Watching how opposing teams attempted to defend from Delap’s throws was fascinating viewing. As Stoke crowded the six-yard box, some sat deep, trusting their goalkeeper and biggest players to clear. Some broke one of defending’s foremost commandments, pushing high, leaving Stoke’s forwards goal side in a desperate attempt to not crowd their goalkeeper. Others simply pushed players forward to stop Stoke overpopulating the penalty area, in fear of being counter-attacked.
Gareth Southgate attempted to ready his Middlesbrough side for Stoke and Delap’s throws by volleying crosses into the six-yard box from the edge of the penalty area as there was nobody who could imitate Delap. Predictably, it didn’t work, and centre-back Ryan Shawcross headed the game’s winning goal from a throw-in. Against Wigan, he managed a throw with such force that it flew into the top corner. It was disallowed, of course.

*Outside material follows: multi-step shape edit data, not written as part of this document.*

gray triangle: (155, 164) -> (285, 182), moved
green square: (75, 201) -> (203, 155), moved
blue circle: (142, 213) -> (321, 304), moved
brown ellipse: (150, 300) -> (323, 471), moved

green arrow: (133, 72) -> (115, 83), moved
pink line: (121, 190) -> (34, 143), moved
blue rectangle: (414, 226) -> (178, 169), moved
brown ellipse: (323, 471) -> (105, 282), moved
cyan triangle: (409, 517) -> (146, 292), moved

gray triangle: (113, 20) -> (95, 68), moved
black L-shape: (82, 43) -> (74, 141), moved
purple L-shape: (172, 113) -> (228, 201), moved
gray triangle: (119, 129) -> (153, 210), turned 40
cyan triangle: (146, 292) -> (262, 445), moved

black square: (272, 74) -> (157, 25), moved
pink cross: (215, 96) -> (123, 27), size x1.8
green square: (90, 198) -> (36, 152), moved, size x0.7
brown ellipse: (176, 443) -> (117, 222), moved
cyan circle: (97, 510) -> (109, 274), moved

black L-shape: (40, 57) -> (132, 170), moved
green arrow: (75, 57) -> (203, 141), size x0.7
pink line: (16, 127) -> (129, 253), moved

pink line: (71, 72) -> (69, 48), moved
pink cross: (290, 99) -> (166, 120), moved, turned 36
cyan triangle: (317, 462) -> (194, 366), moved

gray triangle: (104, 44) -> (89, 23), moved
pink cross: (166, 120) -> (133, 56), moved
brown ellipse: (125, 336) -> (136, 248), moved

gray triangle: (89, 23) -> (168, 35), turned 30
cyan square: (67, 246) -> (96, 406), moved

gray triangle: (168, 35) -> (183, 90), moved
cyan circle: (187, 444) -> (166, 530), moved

Phil Brown’s Hull attempted devious tactics. At the then-named KC Stadium, he ordered that the advertising hoardings were placed closer to the pitch, which forced Delap to bend his run-up akin to a high jumper. Substitute Dean Windass warmed up in front of Delap as he prepared to deliver, too. This came after Hull struggled to deal with Delap at the Britannia. Comically, goalkeeper Boaz Myhill was pressured with the ball at his feet in the left-back area and chose to clear for a corner, not a throw-in.
Stoke finished 12th in their debut Premier League campaign in the first of five stable top-flight seasons under Pulis. They even reached the FA Cup final in 2011, before losing 1-0 to Manchester City. Delap was a regular starter until Pulis’ departure at the end of the 2012/13 season, but the influence of his throw-ins began to deteriorate by the time of his move to Burton after a loan spell at Barnsley.
His impact on the Premier League was clear. His ingenuity, dedication and versatility made him one of the league’s supreme providers. Pulis’ role, too, must not go underrated. He adapted Stoke to base elements of their forward play around Delap’s throws. Facing opposition notoriously poor against direct play, like Arsenal, he would subtly shuffle his pack, using a third striker as a wide player. It may be a bitter pill for football romanticists to swallow but Pulis, at the time, was one of the most effective tacticians in the Premier League.